- PROBLEM
Whenever a picture appears in the data, skip it and write out all other material exactly.

- SUPPLIED INFORMATION
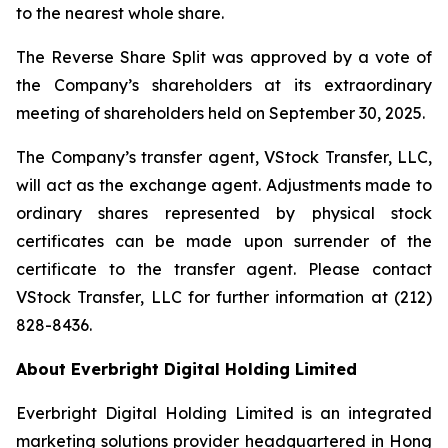
to the nearest whole share.
The Reverse Share Split was approved by a vote of
the Company’s shareholders at its extraordinary
meeting of shareholders held on September 30, 2025.
The Company’s transfer agent, VStock Transfer, LLC,
will act as the exchange agent. Adjustments made to
ordinary shares represented by physical stock
certificates can be made upon surrender of the
certificate to the transfer agent. Please contact
VStock Transfer, LLC for further information at (212)
828-8436.
About Everbright Digital Holding Limited
Everbright Digital Holding Limited is an integrated
marketing solutions provider headquartered in Hong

- ANSWER SPACE
to the nearest whole share.
The Reverse Share Split was approved by a vote of
the Company’s shareholders at its extraordinary
meeting of shareholders held on September 30, 2025.
The Company’s transfer agent, VStock Transfer, LLC,
will act as the exchange agent. Adjustments made to
ordinary shares represented by physical stock
certificates can be made upon surrender of the
certificate to the transfer agent. Please contact
VStock Transfer, LLC for further information at (212)
828-8436.
About Everbright Digital Holding Limited
Everbright Digital Holding Limited is an integrated
marketing solutions provider headquartered in Hong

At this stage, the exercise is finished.